*Records shown:*
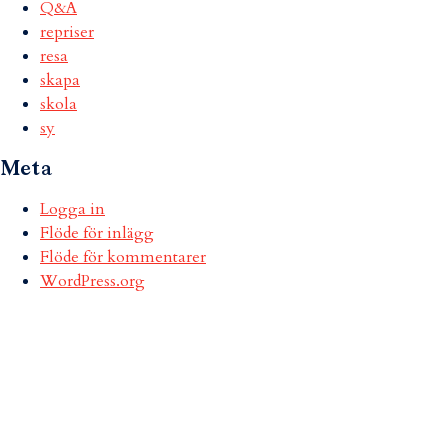
Q&A
repriser
resa
skapa
skola
sy
Meta
Logga in
Flöde för inlägg
Flöde för kommentarer
WordPress.org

*Problem:*
Print the entries above word for word, without pictures.

*Answer below:*
Q&A
repriser
resa
skapa
skola
sy
Meta
Logga in
Flöde för inlägg
Flöde för kommentarer
WordPress.org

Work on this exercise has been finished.